De hecho, tal utilización es coextensiva con la historia misma de la Antropología, pues ese
es el tenor de las encuestas mandadas realizar por los reyes españoles en América, o del
empleo de conocimientos antropológicos en los llamados programas indigenista, que tie­
nen como objetivo lograr un cambio de mentalidad en comunidades étnica y cultural­
mente diferenciadas, para conseguir integrarlas en los circuitos económicos y políticos
del Estado. En realidad, en este apartado deberíamos incluir todo el ámbito de la llamada
«Antropología Aplicada», la cual siempre termina reduciéndose a programas de impulso
del desarrollo económico previsto bien por la economía capitalista occidental, o por la
planificada de los países del Este europeo.

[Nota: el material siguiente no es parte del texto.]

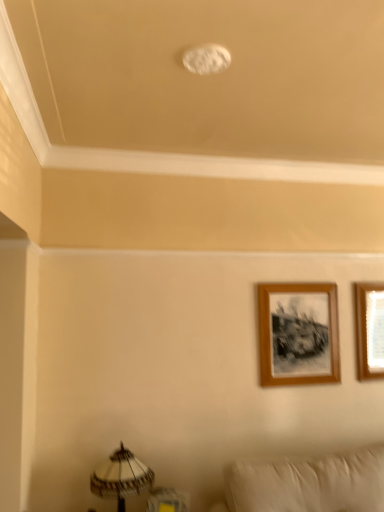 Question: Visually, is wooden frame at upper right, which is counted as the 1th picture frame, starting from the left, positioned to the left or to the right of wooden picture frame at upper right, the first picture frame when ordered from right to left?

Choices:
 (A) left
 (B) right

Answer: (A)

Question: From the image's perspective, is wooden frame at upper right, which is counted as the 1th picture frame, starting from the left, located above or below wooden picture frame at upper right, which is the second picture frame from left to right?

Choices:
 (A) below
 (B) above

Answer: (A)

Question: Which is farther from the white textured lampshade at lower left?

Choices:
 (A) wooden frame at upper right, positioned as the 2th picture frame in right-to-left order
 (B) wooden picture frame at upper right, which is the second picture frame from left to right

Answer: (B)

Question: Which object is the farthest from the wooden picture frame at upper right, which is the second picture frame from left to right?

Choices:
 (A) wooden frame at upper right, positioned as the 2th picture frame in right-to-left order
 (B) white textured lampshade at lower left

Answer: (B) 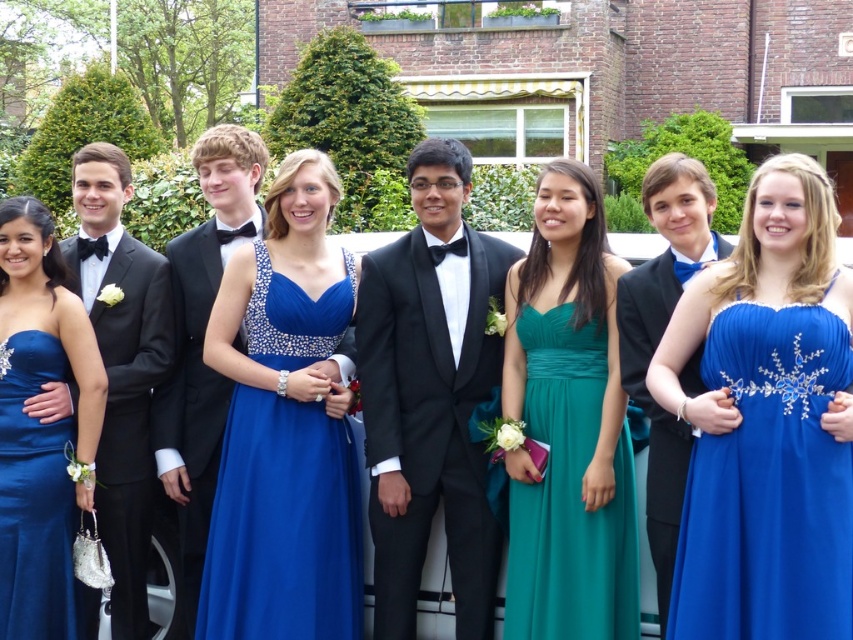 You are a photographer trying to focus on the black satin tuxedo at center. What are the coordinates where you should aim your camera?

The black satin tuxedo at center is located at coordinates point (430, 394) so you should aim your camera there.

You are a photographer trying to adjust the spacing between the black satin tuxedo at left and the matte black suit at center so that they are equidistant from the camera. Given their sizes, which one should you move closer to the camera?

The black satin tuxedo at left is larger in size than the matte black suit at center, so you should move the black satin tuxedo at left closer to the camera to make them appear the same size.

You are a photographer trying to capture a closeup of the matte black suit at center without including the black satin tuxedo at left in the frame. Based on their positions, is this possible?

The black satin tuxedo at left is to the left of matte black suit at center, so if you position the camera to focus on the matte black suit at center and frame the shot to exclude the left side, it should be possible to capture a closeup of the matte black suit at center without including the black satin tuxedo at left. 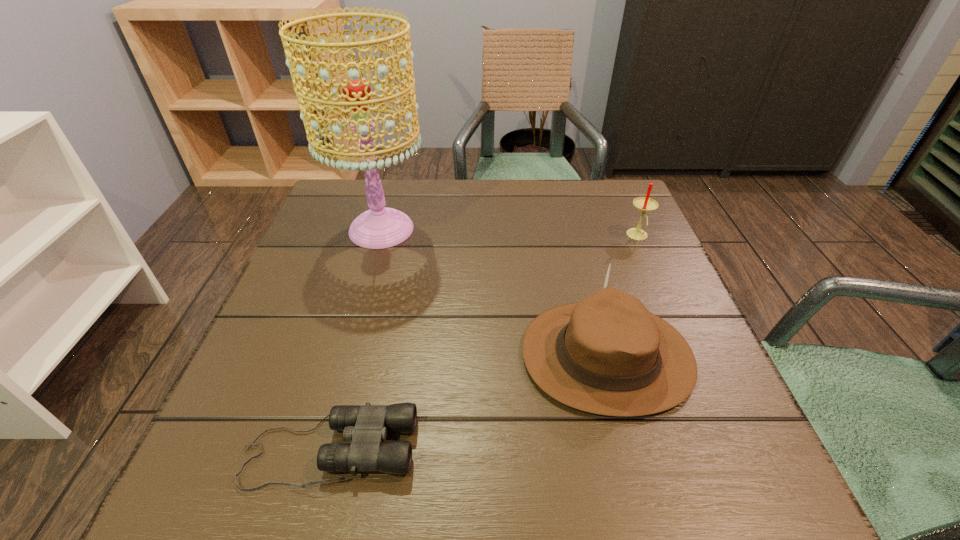 Image resolution: width=960 pixels, height=540 pixels. What are the coordinates of `lampshade that is at the far edge` in the screenshot? It's located at (380, 227).

The image size is (960, 540). Find the location of `candle that is at the far edge`. candle that is at the far edge is located at coordinates (646, 204).

This screenshot has height=540, width=960. Identify the location of object that is at the near edge. (366, 426).

The height and width of the screenshot is (540, 960). I want to click on lampshade situated at the left edge, so click(x=380, y=227).

You are a GUI agent. You are given a task and a screenshot of the screen. Output one action in this format:
    pyautogui.click(x=<x>, y=<y>)
    Task: Click on the binoculars at the left edge
    This screenshot has width=960, height=540.
    Given the screenshot: What is the action you would take?
    [366, 426]

Where is `candle present at the right edge`? candle present at the right edge is located at coordinates (646, 204).

I want to click on fedora situated at the right edge, so click(x=607, y=354).

This screenshot has height=540, width=960. In order to click on object at the far left corner in this screenshot , I will do `click(380, 227)`.

What are the coordinates of `object that is at the near left corner` in the screenshot? It's located at (366, 426).

Where is `object that is positioned at the far right corner`? This screenshot has height=540, width=960. object that is positioned at the far right corner is located at coordinates (646, 204). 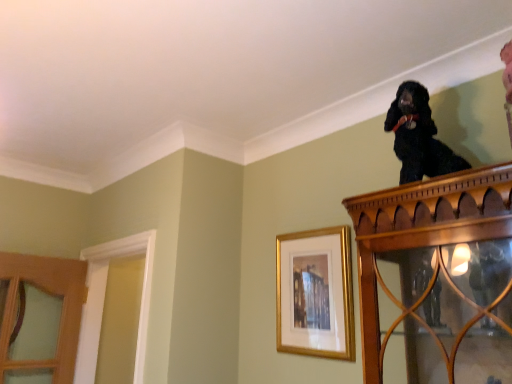 Question: Is gold framed picture at upper center not near black silky dog at upper right?

Choices:
 (A) yes
 (B) no

Answer: (B)

Question: Could you tell me if gold framed picture at upper center is turned towards black silky dog at upper right?

Choices:
 (A) yes
 (B) no

Answer: (B)

Question: Can you confirm if gold framed picture at upper center is shorter than black silky dog at upper right?

Choices:
 (A) no
 (B) yes

Answer: (A)

Question: Does gold framed picture at upper center have a greater width compared to black silky dog at upper right?

Choices:
 (A) yes
 (B) no

Answer: (B)

Question: Is gold framed picture at upper center smaller than black silky dog at upper right?

Choices:
 (A) yes
 (B) no

Answer: (A)

Question: Based on their sizes in the image, would you say white wood door frame at left is bigger or smaller than black silky dog at upper right?

Choices:
 (A) big
 (B) small

Answer: (A)

Question: Considering the positions of white wood door frame at left and black silky dog at upper right in the image, is white wood door frame at left wider or thinner than black silky dog at upper right?

Choices:
 (A) thin
 (B) wide

Answer: (B)

Question: Considering the positions of point [x=90, y=246] and point [x=397, y=119], is point [x=90, y=246] closer or farther from the camera than point [x=397, y=119]?

Choices:
 (A) farther
 (B) closer

Answer: (A)

Question: From the image's perspective, relative to black silky dog at upper right, is white wood door frame at left above or below?

Choices:
 (A) above
 (B) below

Answer: (B)

Question: Is black silky dog at upper right wider or thinner than gold framed picture at upper center?

Choices:
 (A) wide
 (B) thin

Answer: (A)

Question: Considering the relative positions of black silky dog at upper right and gold framed picture at upper center in the image provided, is black silky dog at upper right to the left or to the right of gold framed picture at upper center?

Choices:
 (A) left
 (B) right

Answer: (B)

Question: Is black silky dog at upper right bigger or smaller than gold framed picture at upper center?

Choices:
 (A) big
 (B) small

Answer: (A)

Question: Relative to gold framed picture at upper center, is black silky dog at upper right in front or behind?

Choices:
 (A) behind
 (B) front

Answer: (B)

Question: In terms of width, does white wood door frame at left look wider or thinner when compared to gold framed picture at upper center?

Choices:
 (A) thin
 (B) wide

Answer: (B)

Question: Considering the positions of point (145, 289) and point (350, 345), is point (145, 289) closer or farther from the camera than point (350, 345)?

Choices:
 (A) closer
 (B) farther

Answer: (B) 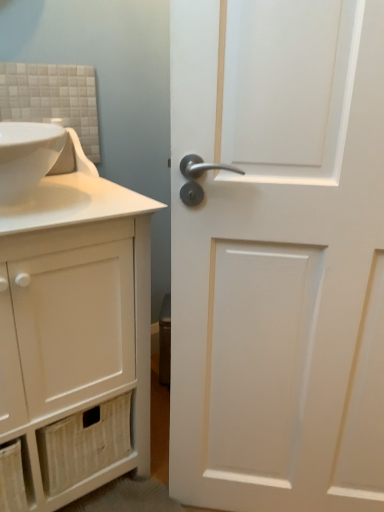 Question: Is white glossy sink at upper left located outside white matte door at right?

Choices:
 (A) no
 (B) yes

Answer: (B)

Question: Is white glossy sink at upper left with white matte door at right?

Choices:
 (A) yes
 (B) no

Answer: (B)

Question: Is white glossy sink at upper left closer to camera compared to white matte door at right?

Choices:
 (A) yes
 (B) no

Answer: (B)

Question: Is white matte door at right surrounded by white glossy sink at upper left?

Choices:
 (A) no
 (B) yes

Answer: (A)

Question: Considering the relative positions of white glossy sink at upper left and white matte door at right in the image provided, is white glossy sink at upper left to the left of white matte door at right from the viewer's perspective?

Choices:
 (A) yes
 (B) no

Answer: (A)

Question: Is white matte cabinet at left wider or thinner than white matte door at right?

Choices:
 (A) wide
 (B) thin

Answer: (A)

Question: From their relative heights in the image, would you say white matte cabinet at left is taller or shorter than white matte door at right?

Choices:
 (A) tall
 (B) short

Answer: (B)

Question: Is point (100, 428) closer or farther from the camera than point (200, 431)?

Choices:
 (A) closer
 (B) farther

Answer: (B)

Question: Visually, is white matte cabinet at left positioned to the left or to the right of white matte door at right?

Choices:
 (A) right
 (B) left

Answer: (B)

Question: Looking at the image, does white matte cabinet at left seem bigger or smaller compared to white glossy sink at upper left?

Choices:
 (A) big
 (B) small

Answer: (A)

Question: From the image's perspective, is white matte cabinet at left above or below white glossy sink at upper left?

Choices:
 (A) above
 (B) below

Answer: (B)

Question: Do you think white matte cabinet at left is within white glossy sink at upper left, or outside of it?

Choices:
 (A) outside
 (B) inside

Answer: (A)

Question: Considering the positions of white matte cabinet at left and white glossy sink at upper left in the image, is white matte cabinet at left taller or shorter than white glossy sink at upper left?

Choices:
 (A) short
 (B) tall

Answer: (B)

Question: From the image's perspective, is white matte door at right above or below white matte cabinet at left?

Choices:
 (A) above
 (B) below

Answer: (A)

Question: Based on their positions, is white matte door at right located to the left or right of white matte cabinet at left?

Choices:
 (A) left
 (B) right

Answer: (B) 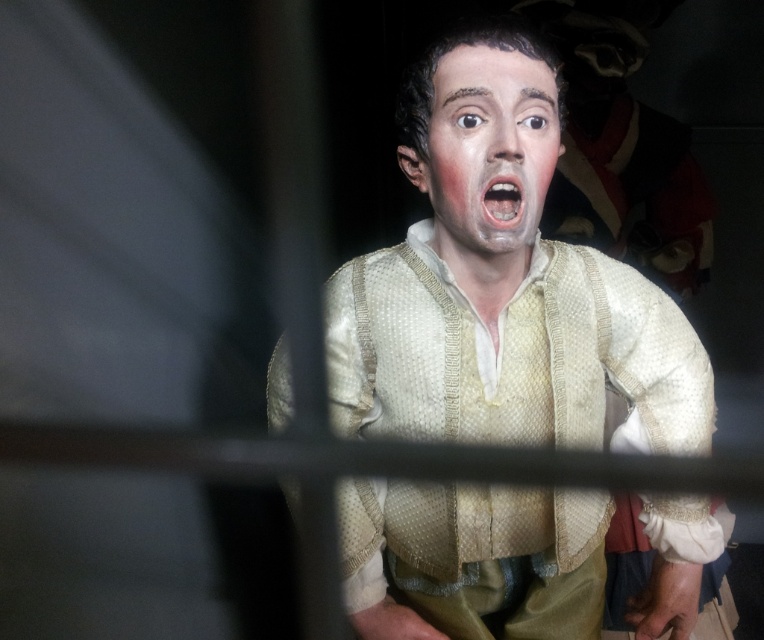 Question: Considering the real-world distances, which object is closest to the matte cream vest at center?

Choices:
 (A) matte white face at center
 (B) pink matte flesh at center

Answer: (A)

Question: Does matte cream vest at center appear on the left side of matte white face at center?

Choices:
 (A) yes
 (B) no

Answer: (B)

Question: Which of these objects is positioned closest to the matte cream vest at center?

Choices:
 (A) pink matte flesh at center
 (B) matte white face at center

Answer: (B)

Question: Is matte white face at center bigger than pink matte flesh at center?

Choices:
 (A) yes
 (B) no

Answer: (A)

Question: Is matte white face at center wider than pink matte flesh at center?

Choices:
 (A) no
 (B) yes

Answer: (B)

Question: Which point is closer to the camera?

Choices:
 (A) (529, 132)
 (B) (447, 371)
 (C) (484, 180)

Answer: (C) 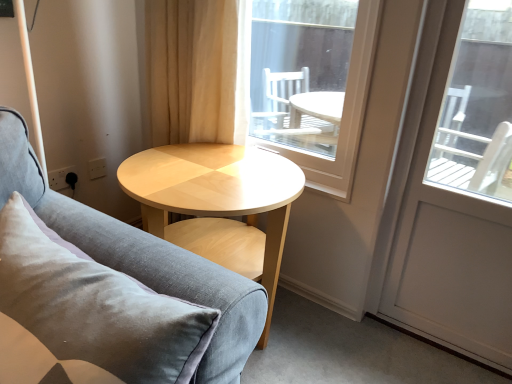 Question: Would you consider light wood/texture coffee table at center to be distant from velvet grey couch at center?

Choices:
 (A) no
 (B) yes

Answer: (A)

Question: From the image's perspective, is light wood/texture coffee table at center under velvet grey couch at center?

Choices:
 (A) yes
 (B) no

Answer: (B)

Question: Considering the relative sizes of light wood/texture coffee table at center and velvet grey couch at center in the image provided, is light wood/texture coffee table at center smaller than velvet grey couch at center?

Choices:
 (A) yes
 (B) no

Answer: (A)

Question: Is light wood/texture coffee table at center at the left side of velvet grey couch at center?

Choices:
 (A) yes
 (B) no

Answer: (B)

Question: From a real-world perspective, is light wood/texture coffee table at center located higher than velvet grey couch at center?

Choices:
 (A) yes
 (B) no

Answer: (B)

Question: Is velvet grey couch at center inside light wood/texture coffee table at center?

Choices:
 (A) no
 (B) yes

Answer: (A)

Question: From the image's perspective, is transparent glass window at center over beige fabric curtain at upper center?

Choices:
 (A) no
 (B) yes

Answer: (A)

Question: From a real-world perspective, is transparent glass window at center positioned over beige fabric curtain at upper center based on gravity?

Choices:
 (A) yes
 (B) no

Answer: (B)

Question: Does transparent glass window at center have a larger size compared to beige fabric curtain at upper center?

Choices:
 (A) no
 (B) yes

Answer: (A)

Question: From the image's perspective, would you say transparent glass window at center is shown under beige fabric curtain at upper center?

Choices:
 (A) yes
 (B) no

Answer: (A)

Question: Can you confirm if transparent glass window at center is taller than beige fabric curtain at upper center?

Choices:
 (A) yes
 (B) no

Answer: (A)

Question: Does transparent glass window at center appear on the left side of beige fabric curtain at upper center?

Choices:
 (A) no
 (B) yes

Answer: (A)

Question: From a real-world perspective, is beige fabric curtain at upper center located beneath transparent glass window at center?

Choices:
 (A) no
 (B) yes

Answer: (A) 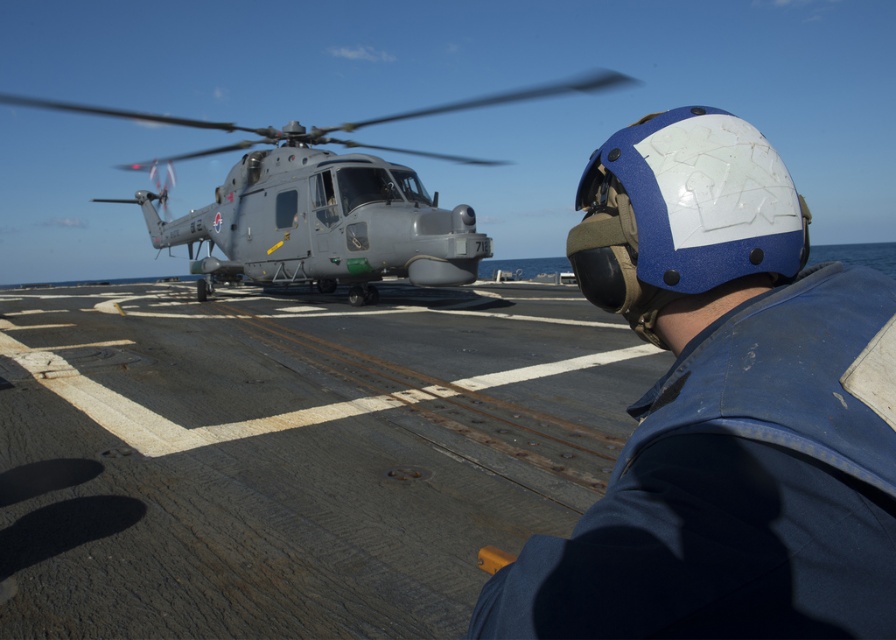 You are standing on the deck of the naval ship and want to reach a specific point marked at coordinates point (751, 547). If your reach extends 16 inches forward, will you be able to touch that point without moving closer?

The distance of point (751, 547) from viewer is 15.99 inches, so yes, you can touch it since your reach extends 16 inches forward which is slightly longer than the distance.

Consider the image. You are a deckhand on the aircraft carrier and need to move the gray matte helicopter at center to make space. Which object, the blue matte helmet at upper right or another item, must you first move out of the way?

The blue matte helmet at upper right is positioned under the gray matte helicopter at center, so you must move the blue matte helmet at upper right first before moving the helicopter.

Ahora bien, el hecho de que el antropólogo siempre parece haber estudiado grupos
de gente con escaso o nulo acceso y control de las fuentes estratégicas de la riqueza y del
poder situaría al antropólogo en una peculiar posición, pues toda la información que
pueda obtener, gracias a la benevolencia de la comunidad estudiada, podría ser utilizada
precisamente para romper más aún la autonomía de esos pueblos, acentuando su depen­
dencia; la información del antropólogo podría dañar a esos pueblos, con lo que quedarían
lesionados principios éticos fundamentales generados en la relación del antropólogo con
la comunidad estudiada, que de ese modo se vería vilmente engañada. El título mismo
del proyecto Camelot, camaleón, denuncia la inmoralidad del mismo, pues en él, el
científico social se convertiría en un vulgar espía.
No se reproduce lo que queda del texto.